▸ **TASK INPUT**:
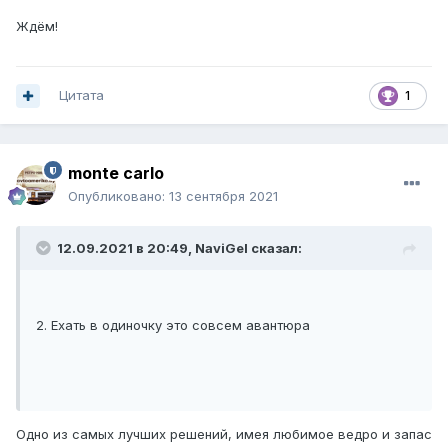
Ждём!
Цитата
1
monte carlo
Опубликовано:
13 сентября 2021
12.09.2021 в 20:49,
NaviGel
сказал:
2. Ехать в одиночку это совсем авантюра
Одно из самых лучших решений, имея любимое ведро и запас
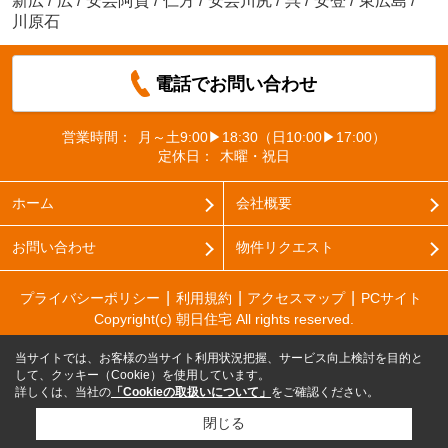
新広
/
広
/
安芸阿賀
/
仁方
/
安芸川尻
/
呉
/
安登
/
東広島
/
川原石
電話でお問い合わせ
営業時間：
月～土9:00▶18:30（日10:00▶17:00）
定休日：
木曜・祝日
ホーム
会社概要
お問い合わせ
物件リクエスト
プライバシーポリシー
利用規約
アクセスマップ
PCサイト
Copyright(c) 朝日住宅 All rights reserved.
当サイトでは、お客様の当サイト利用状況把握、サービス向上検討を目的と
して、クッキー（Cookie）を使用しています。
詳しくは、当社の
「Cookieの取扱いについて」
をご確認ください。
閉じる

▸ **TASK GOAL**:
Set down all of the material word for word, but keep each picture out.

▸ **WRITTEN SOLUTION**:
Ждём!
Цитата
1
monte carlo
Опубликовано:
13 сентября 2021
12.09.2021 в 20:49,
NaviGel
сказал:
2. Ехать в одиночку это совсем авантюра
Одно из самых лучших решений, имея любимое ведро и запас
新広
/
広
/
安芸阿賀
/
仁方
/
安芸川尻
/
呉
/
安登
/
東広島
/
川原石
電話でお問い合わせ
営業時間：
月～土9:00▶18:30（日10:00▶17:00）
定休日：
木曜・祝日
ホーム
会社概要
お問い合わせ
物件リクエスト
プライバシーポリシー
利用規約
アクセスマップ
PCサイト
Copyright(c) 朝日住宅 All rights reserved.
当サイトでは、お客様の当サイト利用状況把握、サービス向上検討を目的と
して、クッキー（Cookie）を使用しています。
詳しくは、当社の
「Cookieの取扱いについて」
をご確認ください。
閉じる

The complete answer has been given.